Reliance on Surrogate Gradients: While regrowth is gradient-free, weight updates still depend on surrogate gradients, meaning approximation errors in SNN training are not fully bypassed.
CH3-L3 Computational Cost: Enumerating common neighbors along length-3 paths can be expensive for large-scale layers. While hardware energy on the edge is low, the training-time overhead of regrowth requires further optimization or caching.

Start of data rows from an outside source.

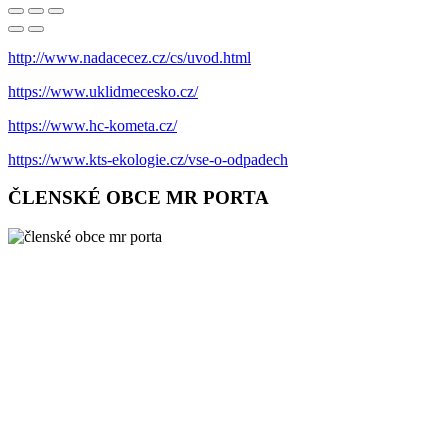
http://www.nadacecez.cz/cs/uvod.html
https://www.uklidmecesko.cz/
https://www.hc-kometa.cz/
https://www.kts-ekologie.cz/vse-o-odpadech
ČLENSKÉ OBCE MR PORTA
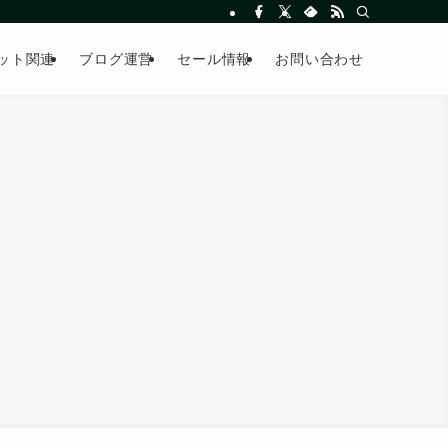
ット関連
ブログ運営
セール情報
お問い合わせ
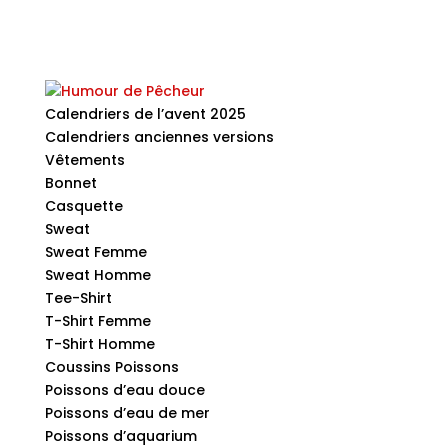
Calendriers de l’avent 2025
Calendriers anciennes versions
Vêtements
Bonnet
Casquette
Sweat
Sweat Femme
Sweat Homme
Tee-Shirt
T-Shirt Femme
T-Shirt Homme
Coussins Poissons
Poissons d’eau douce
Poissons d’eau de mer
Poissons d’aquarium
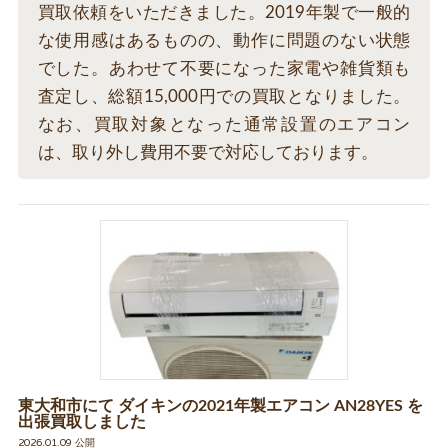
買取依頼をいただきました。2019年製で一般的
な使用感はあるものの、動作に問題のない状態
でした。あわせて不要になった家電や雑貨類も
査定し、総額15,000円での買取となりました。
なお、買取対象となった通常設置のエアコン
は、取り外し費用不要で対応しております。
東大和市にて ダイキンの2021年製エアコン AN28YES を
出張買取しました
2026.01.09 公開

vs. SD-SNN / DPAP (Biological Plasticity): These methods use synapse elimination and regrowth based on brain development; they often achieve higher accuracy gains but struggle to push sparsity beyond 60%–70%. CH-SNN pushes this to 94%–99%.
vs. Grad R / Deep R (Gradient-based Sparse Training): These rely on weight signs or adjusted gradients for regrowth. CH-SNN's topology-based regrowth is more robust under ultra-sparse conditions where SNN gradient noise is extreme.
vs. CHT / CHTs (Cannistraci-Hebb for ANNs): CHT used CH3-L3 on ANNs to outperform FC models with 1% connectivity. This work represents the first systematic adaptation to SNNs, introducing SSCTI, SSWI, and hybrid LRS to handle SNN-specific temporal sparsity and LIF thresholding.

Rating¶

Novelty: ⭐⭐⭐⭐⭐ First systematic adaptation of gradient-free CH theory to SNN sparse training.
Experimental Thoroughness: ⭐⭐⭐⭐ Solid multi-dataset and chip-based evaluation, though some ablation studies are relegated to the appendix.
Writing Quality: ⭐⭐⭐⭐ Clearly explains the four-stage framework and math; concepts like CH3-L3 are well-defined.
Value: ⭐⭐⭐⭐⭐ High-impact for edge neuromorphic AI, providing significant energy savings without accuracy loss.